### Instructions for the task:
The line with "Like hot tubs, swim spas come in an array of" marks where to begin; print it and all lines after it in the material below exactly, skipping pictures.
═══ Provided data
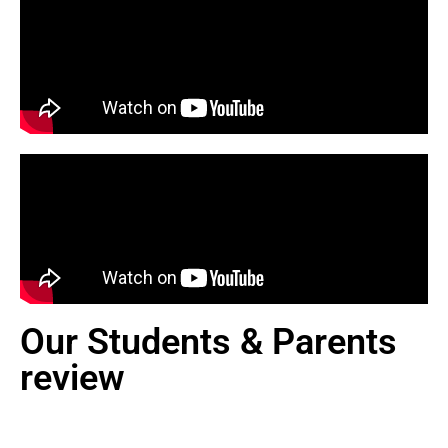
Our Students & Parents
review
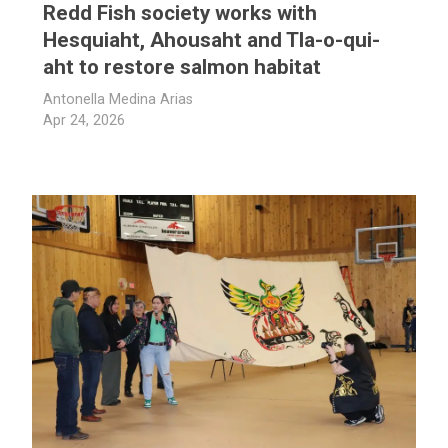
Redd Fish society works with
Hesquiaht, Ahousaht and Tla-o-qui-
aht to restore salmon habitat
Antonella Medina Arias
Apr 24, 2026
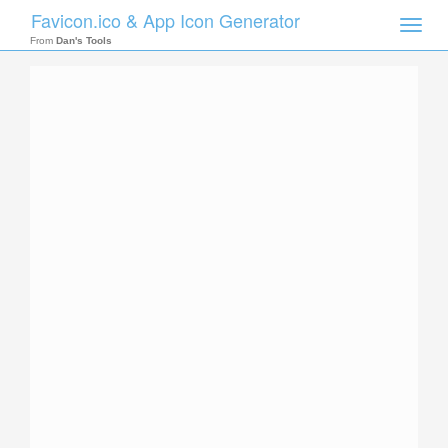
Favicon.ico & App Icon Generator
Toggle
naviga
From
Dan's Tools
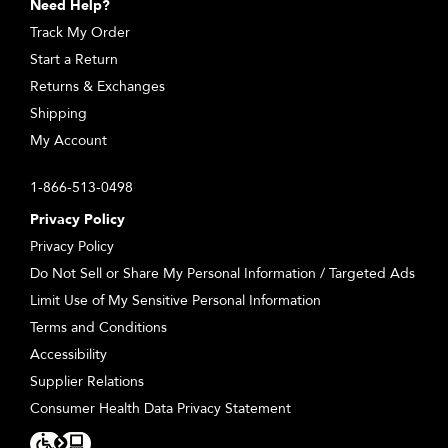
Need Help?
Track My Order
Start a Return
Returns & Exchanges
Shipping
My Account
1-866-513-0498
Privacy Policy
Privacy Policy
Do Not Sell or Share My Personal Information / Targeted Ads
Limit Use of My Sensitive Personal Information
Terms and Conditions
Accessibility
Supplier Relations
Consumer Health Data Privacy Statement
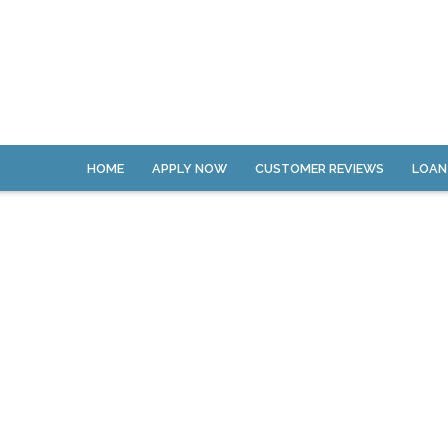
HOME
APPLY NOW
CUSTOMER REVIEWS
LOAN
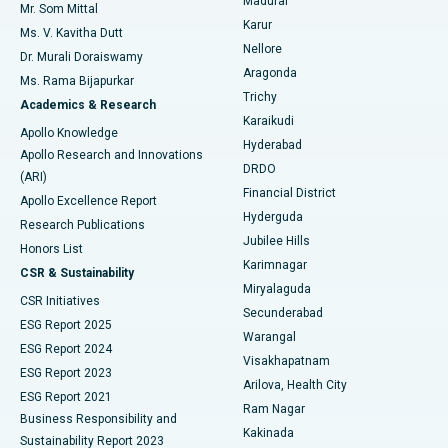
Madurai
Mr. Som Mittal
Find Psychologist
Karur
Ovarian Cystectomy
Best Hospital in Seepat Road, Bilaspur
Ms. V. Kavitha Dutt
Nellore
Dr. Murali Doraiswamy
Breast Cancer Surgery
Best Hospital in Ellisbridge, Ahmedabad
Aragonda
Ms. Rama Bijapurkar
Find General Surgeon
Trichy
Academics & Research
Brachytherapy
Best Hospital in New Delhi
Karaikudi
Apollo Knowledge
Hyderabad
Colonoscopy
Best Hospital in DRDO, Hyderabad
Apollo Research and Innovations
DRDO
(ARI)
Polypectomy
Best Hospital in G S Road, Guwahati
Financial District
Apollo Excellence Report
Hyderguda
Research Publications
Deep Brain Stimulation
Best Hospital in Hyderguda, Hyderabad
Jubilee Hills
Honors List
Karimnagar
Peritoneal Dialysis
Best Hospital in Vijay Nagar, Indore
CSR & Sustainability
Miryalaguda
CSR Initiatives
Kidney Biopsy
Best Hospital in Suryaraopeta Main Road, Kakinada
Secunderabad
ESG Report 2025
Warangal
Parathyroidectomy
Best Hospital in Canal Circular Road, Kolkata
ESG Report 2024
Visakhapatnam
ESG Report 2023
Arilova, Health City
Cytoreductive Surgery
Best Hospital in CBD Belapur, Navi Mumbai
ESG Report 2021
Ram Nagar
Business Responsibility and
Ceramic Total Knee Replacement
Best Hospital in Panchavati, Nashik
Kakinada
Sustainability Report 2023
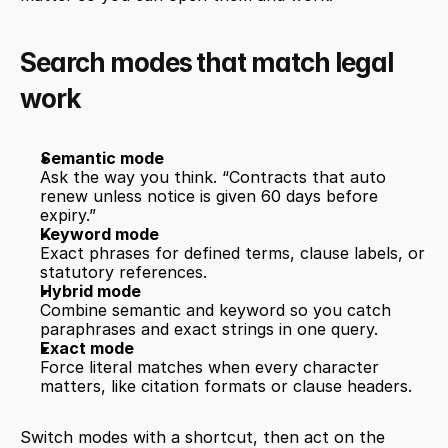
Search modes that match legal 
work
Semantic mode
Ask the way you think. “Contracts that auto 
renew unless notice is given 60 days before 
expiry.”
Keyword mode
Exact phrases for defined terms, clause labels, or 
statutory references.
Hybrid mode
Combine semantic and keyword so you catch 
paraphrases and exact strings in one query.
Exact mode
Force literal matches when every character 
matters, like citation formats or clause headers.
Switch modes with a shortcut, then act on the 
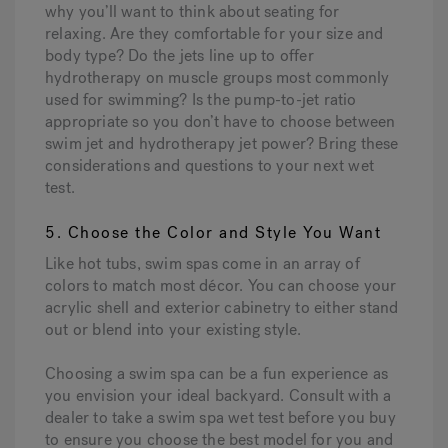
why you’ll want to think about seating for
relaxing. Are they comfortable for your size and
body type? Do the jets line up to offer
hydrotherapy on muscle groups most commonly
used for swimming? Is the pump-to-jet ratio
appropriate so you don’t have to choose between
swim jet and hydrotherapy jet power? Bring these
considerations and questions to your next wet
test.
5. Choose the Color and Style You Want
Like hot tubs, swim spas come in an array of
colors to match most décor. You can choose your
acrylic shell and exterior cabinetry to either stand
out or blend into your existing style.
Choosing a swim spa can be a fun experience as
you envision your ideal backyard. Consult with a
dealer to take a swim spa wet test before you buy
to ensure you choose the best model for you and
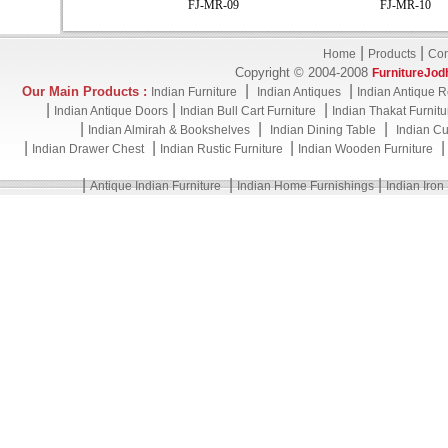
FJ-MR-09
FJ-MR-10
|
|
Home
Products
Con
Copyright © 2004-2008
FurnitureJod
|
|
Our Main Products :
Indian Furniture
Indian Antiques
Indian Antique R
|
|
|
Indian Antique Doors
Indian Bull Cart Furniture
Indian Thakat Furnitu
|
|
|
Indian Almirah & Bookshelves
Indian Dining Table
Indian Cu
|
|
|
Indian Drawer Chest
Indian Rustic Furniture
Indian Wooden Furniture
|
|
|
Antique Indian Furniture
Indian Home Furnishings
Indian Iron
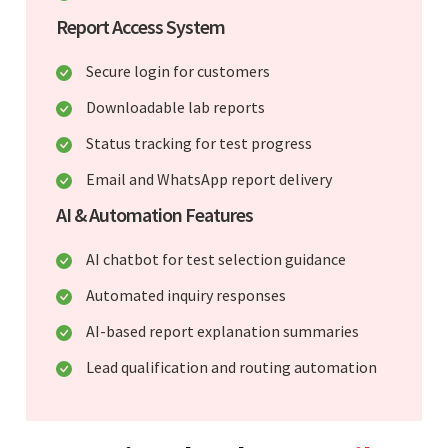
Report Access System
Secure login for customers
Downloadable lab reports
Status tracking for test progress
Email and WhatsApp report delivery
AI & Automation Features
AI chatbot for test selection guidance
Automated inquiry responses
AI-based report explanation summaries
Lead qualification and routing automation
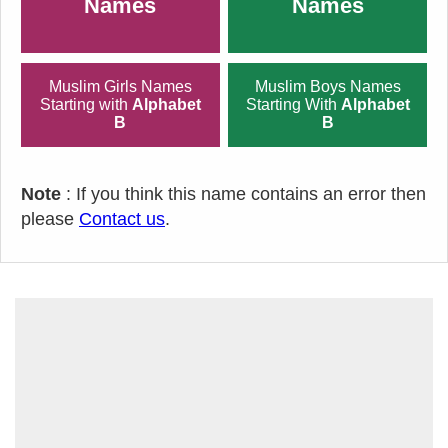
Names
Names
Muslim Girls Names
Muslim Boys Names
Starting with
Alphabet
Starting With
Alphabet
B
B
Note
: If you think this name contains an error then
please
Contact us
.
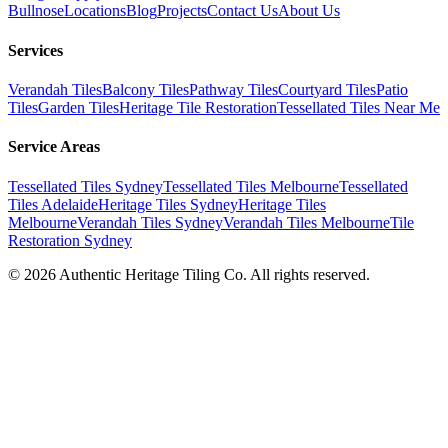
Bullnose
Locations
Blog
Projects
Contact Us
About Us
Services
Verandah Tiles
Balcony Tiles
Pathway Tiles
Courtyard Tiles
Patio
Tiles
Garden Tiles
Heritage Tile Restoration
Tessellated Tiles Near Me
Service Areas
Tessellated Tiles Sydney
Tessellated Tiles Melbourne
Tessellated
Tiles Adelaide
Heritage Tiles Sydney
Heritage Tiles
Melbourne
Verandah Tiles Sydney
Verandah Tiles Melbourne
Tile
Restoration Sydney
©
2026
Authentic Heritage Tiling Co. All rights reserved.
══════
### Result of the exercise:
Like hot tubs, swim spas come in an array of
colors to match most décor. You can choose your
acrylic shell and exterior cabinetry to either stand
out or blend into your existing style.
Choosing a swim spa can be a fun experience as
you envision your ideal backyard. Consult with a
dealer to take a swim spa wet test before you buy
to ensure you choose the best model for you and
FJ-MR-09
FJ-MR-10
|
|
Home
Products
Con
Copyright © 2004-2008
FurnitureJod
|
|
Our Main Products :
Indian Furniture
Indian Antiques
Indian Antique R
|
|
|
Indian Antique Doors
Indian Bull Cart Furniture
Indian Thakat Furnitu
|
|
|
Indian Almirah & Bookshelves
Indian Dining Table
Indian Cu
|
|
|
Indian Drawer Chest
Indian Rustic Furniture
Indian Wooden Furniture
|
|
|
Antique Indian Furniture
Indian Home Furnishings
Indian Iron
Report Access System
Secure login for customers
Downloadable lab reports
Status tracking for test progress
Email and WhatsApp report delivery
AI & Automation Features
AI chatbot for test selection guidance
Automated inquiry responses
AI-based report explanation summaries
Lead qualification and routing automation
Names
Names
Muslim Girls Names
Muslim Boys Names
Starting with
Alphabet
Starting With
Alphabet
B
B
Note
: If you think this name contains an error then
please
Contact us
.
Bullnose
Locations
Blog
Projects
Contact Us
About Us
Services
Verandah Tiles
Balcony Tiles
Pathway Tiles
Courtyard Tiles
Patio
Tiles
Garden Tiles
Heritage Tile Restoration
Tessellated Tiles Near Me
Service Areas
Tessellated Tiles Sydney
Tessellated Tiles Melbourne
Tessellated
Tiles Adelaide
Heritage Tiles Sydney
Heritage Tiles
Melbourne
Verandah Tiles Sydney
Verandah Tiles Melbourne
Tile
Restoration Sydney
©
2026
Authentic Heritage Tiling Co. All rights reserved.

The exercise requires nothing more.